ABOUT THIS EXERCISE>
Retype only the lines running from the beginning of the entries below to the line with "creado por IBM y se quedó para siempre.", both included. Do not include pictures.

PROVIDED DATA>
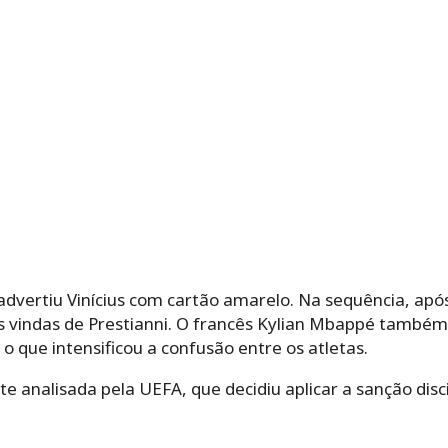
 advertiu Vinícius com cartão amarelo. Na sequência, após
 vindas de Prestianni. O francês Kylian Mbappé também 
 o que intensificou a confusão entre os atletas.
te analisada pela UEFA, que decidiu aplicar a sanção disc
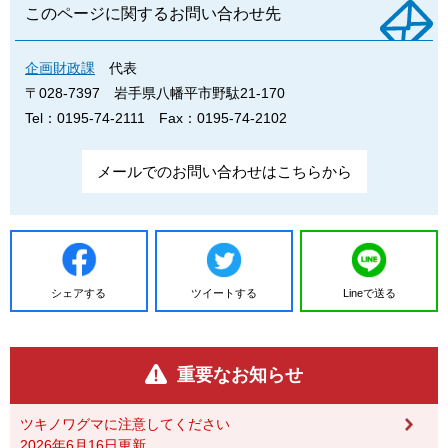
このページに関するお問い合わせ先
企画財政課
代表
〒028-7397
岩手県八幡平市野駄21-170
Tel：0195-74-2111
Fax：0195-74-2102
メールでのお問い合わせはこちらから
シェアする
ツイートする
Lineで送る
重要なお知らせ
ツキノワグマに注意してください
2026年6月16日更新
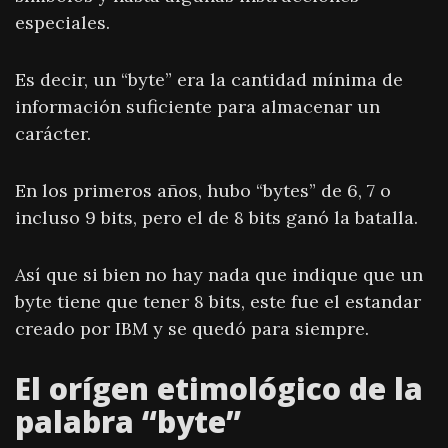
especiales.
Es decir, un “byte” era la cantidad mínima de
información suficiente para almacenar un
carácter.
En los primeros años, hubo “bytes” de 6, 7 o
incluso 9 bits, pero el de 8 bits ganó la batalla.
Así que si bien no hay nada que indique que un
byte tiene que tener 8 bits, este fue el estandar
creado por IBM y se quedó para siempre.
El orígen etimológico de la
palabra “byte”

WORKED SOLUTION>
 advertiu Vinícius com cartão amarelo. Na sequência, após
 vindas de Prestianni. O francês Kylian Mbappé também 
 o que intensificou a confusão entre os atletas.
te analisada pela UEFA, que decidiu aplicar a sanção disc
このページに関するお問い合わせ先
企画財政課
代表
〒028-7397
岩手県八幡平市野駄21-170
Tel：0195-74-2111
Fax：0195-74-2102
メールでのお問い合わせはこちらから
シェアする
ツイートする
Lineで送る
重要なお知らせ
ツキノワグマに注意してください
2026年6月16日更新
especiales.
Es decir, un “byte” era la cantidad mínima de
información suficiente para almacenar un
carácter.
En los primeros años, hubo “bytes” de 6, 7 o
incluso 9 bits, pero el de 8 bits ganó la batalla.
Así que si bien no hay nada que indique que un
byte tiene que tener 8 bits, este fue el estandar
creado por IBM y se quedó para siempre.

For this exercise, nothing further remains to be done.